▸ **TASK INSTRUCTIONS**:
Each entry that follows is to be copied exactly, minus any pictures.

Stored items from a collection
------------------------

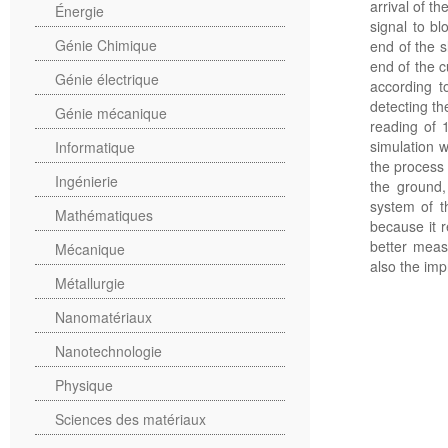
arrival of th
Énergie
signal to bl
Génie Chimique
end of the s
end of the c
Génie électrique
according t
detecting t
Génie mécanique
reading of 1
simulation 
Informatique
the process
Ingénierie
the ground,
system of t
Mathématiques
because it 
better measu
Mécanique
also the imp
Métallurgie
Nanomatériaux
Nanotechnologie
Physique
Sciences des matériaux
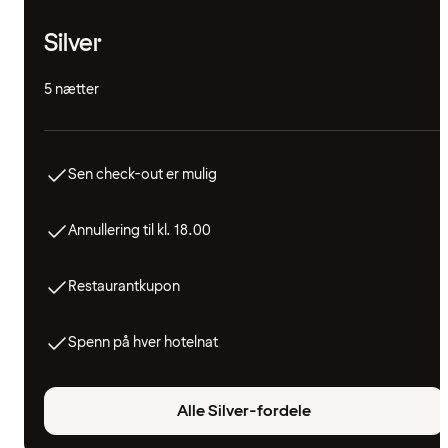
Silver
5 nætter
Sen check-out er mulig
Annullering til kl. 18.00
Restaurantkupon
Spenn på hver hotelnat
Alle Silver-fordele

------------------------

▸ **EXERCISE OUTPUT**:
arrival of th
Énergie
signal to bl
Génie Chimique
end of the s
end of the c
Génie électrique
according t
detecting t
Génie mécanique
reading of 1
simulation 
Informatique
the process
Ingénierie
the ground,
system of t
Mathématiques
because it 
better measu
Mécanique
also the imp
Métallurgie
Nanomatériaux
Nanotechnologie
Physique
Sciences des matériaux
Silver
5 nætter
Sen check-out er mulig
Annullering til kl. 18.00
Restaurantkupon
Spenn på hver hotelnat
Alle Silver-fordele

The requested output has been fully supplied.